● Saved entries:
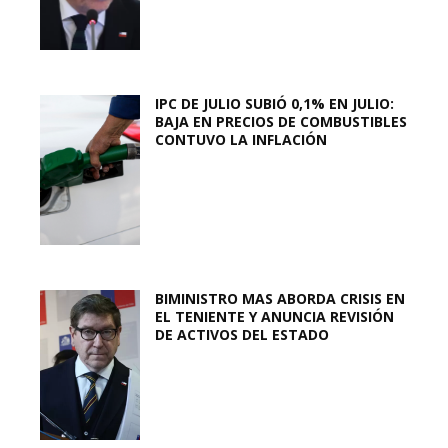
IPC DE JULIO SUBIÓ 0,1% EN JULIO:
BAJA EN PRECIOS DE COMBUSTIBLES
CONTUVO LA INFLACIÓN
BIMINISTRO MAS ABORDA CRISIS EN
EL TENIENTE Y ANUNCIA REVISIÓN
DE ACTIVOS DEL ESTADO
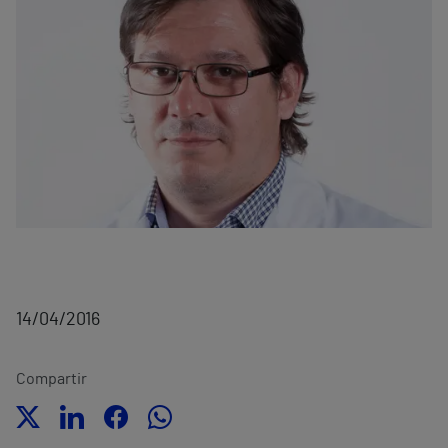
14/04/2016
Compartir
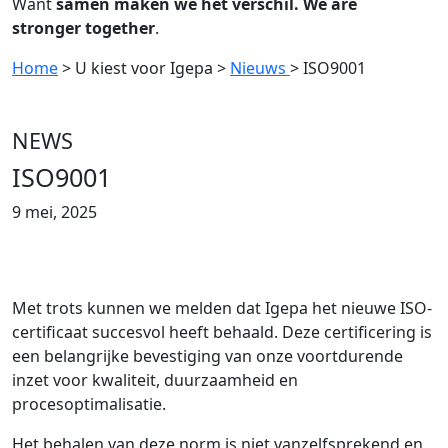
Want
samen maken we het verschil. We are
stronger
together
.
Home
> U kiest voor Igepa
>
Nieuws
> ISO9001
NEWS
ISO9001
9 mei, 2025
Met trots kunnen we melden dat Igepa het nieuwe ISO-
certificaat succesvol heeft behaald. Deze certificering is
een belangrijke bevestiging van onze voortdurende
inzet voor kwaliteit, duurzaamheid en
procesoptimalisatie.
Het behalen van deze norm is niet vanzelfsprekend en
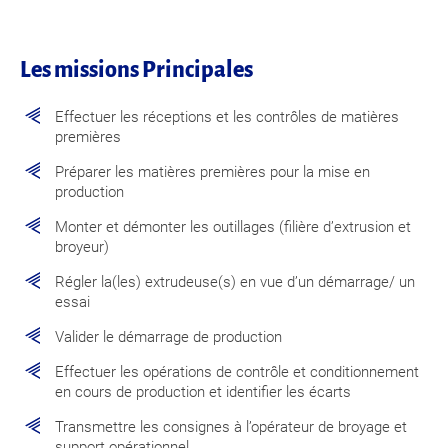
Les missions Principales
Effectuer les réceptions et les contrôles de matières
premières
Préparer les matières premières pour la mise en
production
Monter et démonter les outillages (filière d’extrusion et
broyeur)
Régler la(les) extrudeuse(s) en vue d’un démarrage/ un
essai
Valider le démarrage de production
Effectuer les opérations de contrôle et conditionnement
en cours de production et identifier les écarts
Transmettre les consignes à l’opérateur de broyage et
support opérationnel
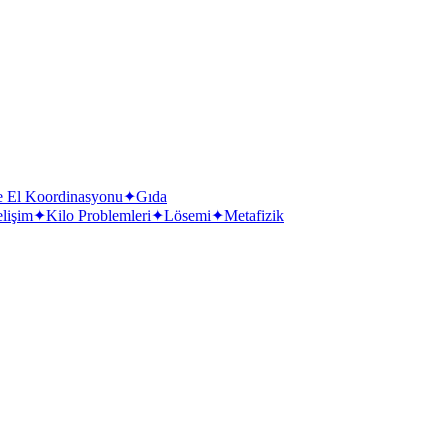
e El Koordinasyonu
✦
Gıda
elişim
✦
Kilo Problemleri
✦
Lösemi
✦
Metafizik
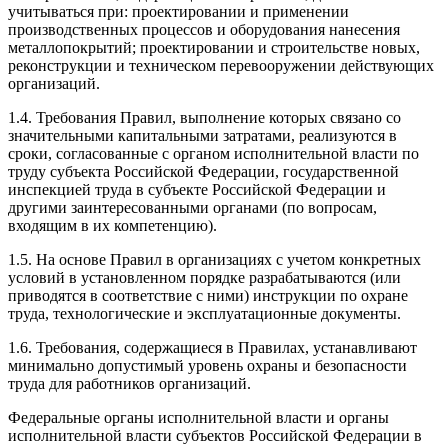
учитываться при: проектировании и применении
производственных процессов и оборудования нанесения
металлопокрытий; проектировании и строительстве новых,
реконструкции и техническом перевооружении действующих
организаций.
1.4. Требования Правил, выполнение которых связано со
значительными капитальными затратами, реализуются в
сроки, согласованные с органом исполнительной власти по
труду субъекта Российской Федерации, государственной
инспекцией труда в субъекте Российской Федерации и
другими заинтересованными органами (по вопросам,
входящим в их компетенцию).
1.5. На основе Правил в организациях с учетом конкретных
условий в установленном порядке разрабатываются (или
приводятся в соответствие с ними) инструкции по охране
труда, технологические и эксплуатационные документы.
1.6. Требования, содержащиеся в Правилах, устанавливают
минимально допустимый уровень охраны и безопасности
труда для работников организаций.
Федеральные органы исполнительной власти и органы
исполнительной власти субъектов Российской Федерации в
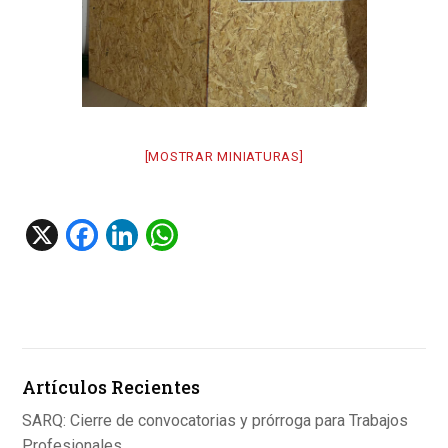
[MOSTRAR MINIATURAS]
X
F
Li
W
a
n
h
ce
ke
at
b
dI
s
o
n
A
Artículos Recientes
o
p
k
p
SARQ: Cierre de convocatorias y prórroga para Trabajos
Profesionales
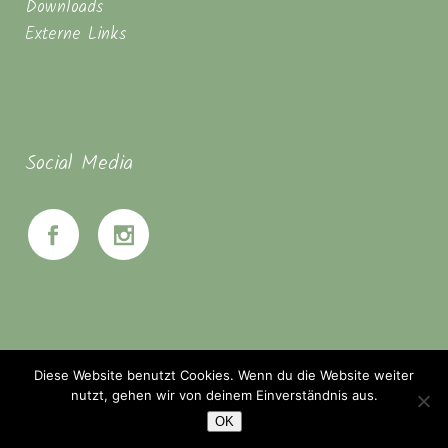
Downloads
Externe Links
Social Media
Diese Website benutzt Cookies. Wenn du die Website weiter
nutzt, gehen wir von deinem Einverständnis aus.
OK
© Seminarhaus Mahanbir - Zwischen Hannover & Braunschweig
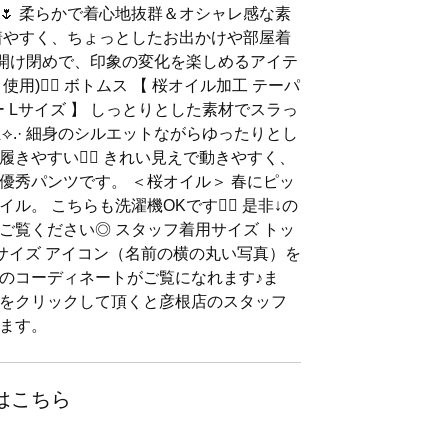
🌷 柔らかで着心地抜群＆オシャレ感な素
着やすく、ちょっとしたお出かけや部屋着
ボタンの開け閉めで、印象の変化を楽しめるアイテ
ト使用)👌🏻 ボトムス 【 桜オイル加工 テーパ
ー Lサイズ 】 しっとりとした素材でスラっ
⟡.· 細身のシルエットながらゆったりとし
きやすい☝🏻 きれい見えで動きやすく、
優秀パンツです。 ＜桜オイル＞ 春にピッ
。 こちらも洗濯機OKです👌🏻 是非↓の
ご覧ください◎ スタッフ着用サイズ トッ
Lサイズ アイコン（名前の横の丸い写真）を
のコーディネートがご覧になれます♪ま
をクリックして頂くと彦根店のスタッフ
ます。
はこちら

● What the task asks: Lines wanted from the entries above: the one with "9 mei, 2025", the one with "другими заинтересованными органами", and all lines between. Please copy them exactly, without the pictures and without anything else.

● Answer to this exercise:
9 mei, 2025
Met trots kunnen we melden dat Igepa het nieuwe ISO-
certificaat succesvol heeft behaald. Deze certificering is
een belangrijke bevestiging van onze voortdurende
inzet voor kwaliteit, duurzaamheid en
procesoptimalisatie.
Het behalen van deze norm is niet vanzelfsprekend en
Les missions Principales
Effectuer les réceptions et les contrôles de matières
premières
Préparer les matières premières pour la mise en
production
Monter et démonter les outillages (filière d’extrusion et
broyeur)
Régler la(les) extrudeuse(s) en vue d’un démarrage/ un
essai
Valider le démarrage de production
Effectuer les opérations de contrôle et conditionnement
en cours de production et identifier les écarts
Transmettre les consignes à l’opérateur de broyage et
support opérationnel
e El Koordinasyonu
✦
Gıda
elişim
✦
Kilo Problemleri
✦
Lösemi
✦
Metafizik
учитываться при: проектировании и применении
производственных процессов и оборудования нанесения
металлопокрытий; проектировании и строительстве новых,
реконструкции и техническом перевооружении действующих
организаций.
1.4. Требования Правил, выполнение которых связано со
значительными капитальными затратами, реализуются в
сроки, согласованные с органом исполнительной власти по
труду субъекта Российской Федерации, государственной
инспекцией труда в субъекте Российской Федерации и
другими заинтересованными органами (по вопросам,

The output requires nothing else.